Crise climática já afeta infância: “Custo social que não dá nem para calcular”
Pesquisadora de Harvard comenta destaques de novo relatório que mostra como as mudanças do clima prejudicam o futuro das crianças brasileiras

Uma criança brasileira nascida em 2020 viverá quase sete vezes mais ondas de calor do que as nascidas nos anos 1960. Ela também experimentará quase três vezes mais enchentes e o dobro de incêndios florestais.
Esses são apenas alguns dos dados trazidos por um novo relatório do Núcleo Ciência Pela Infância. O documento pede que a primeira infância seja colocada no centro das discussões sobre a crise climática.
“O que acontece nesse período repercute pela vida toda, incluindo a exposiçao a fatores de risco que levam a doenças na velhice e são hoje as principais causas de morte “, comenta a cientista Marcia Castro, da Universidade Harvard, nos Estados Unidos, uma das autoras do documento.
As crianças pequenas e os idosos são o público mais sensível aos impactos do aquecimento global e seus desdobramentos, em especial os eventos climáticos extremos — secas, enchentes, incêndios florestais e deslizamentos, entre outros.

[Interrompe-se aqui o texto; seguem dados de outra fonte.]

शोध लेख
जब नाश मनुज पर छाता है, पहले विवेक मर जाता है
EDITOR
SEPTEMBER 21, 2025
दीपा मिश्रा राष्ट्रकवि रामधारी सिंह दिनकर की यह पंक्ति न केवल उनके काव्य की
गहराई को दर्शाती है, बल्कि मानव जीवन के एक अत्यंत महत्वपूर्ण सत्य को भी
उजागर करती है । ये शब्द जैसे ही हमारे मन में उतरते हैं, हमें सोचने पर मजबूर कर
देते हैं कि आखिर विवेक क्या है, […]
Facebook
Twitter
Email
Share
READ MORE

Tais eventos mais do que triplicaram nas últimas décadas no Brasil. Só em 2024, aponta o relatório, mais de 1 milhão de crianças e adolescentes brasileiros perderam aulas por conta deles. Além da educação, a própria saúde corre perigo. Os fenômenos aumentam o risco de perda gestacional, parto prematuro, doenças infecciosas e problemas de saúde mental.
Castro, que dirige o Departamento de Saúde Global e População de Harvard, é um dos principais nomes a pesquisar a interface entre saúde e meio ambiente no mundo.
A seguir, ela conversa com VEJA SAÚDE sobre o documento, as mudanças climáticas e a importância estratégica da primeira infância para a sociedade.
VEJA SAÚDE: De que maneira as crianças já são afetadas pelas mudanças climáticas?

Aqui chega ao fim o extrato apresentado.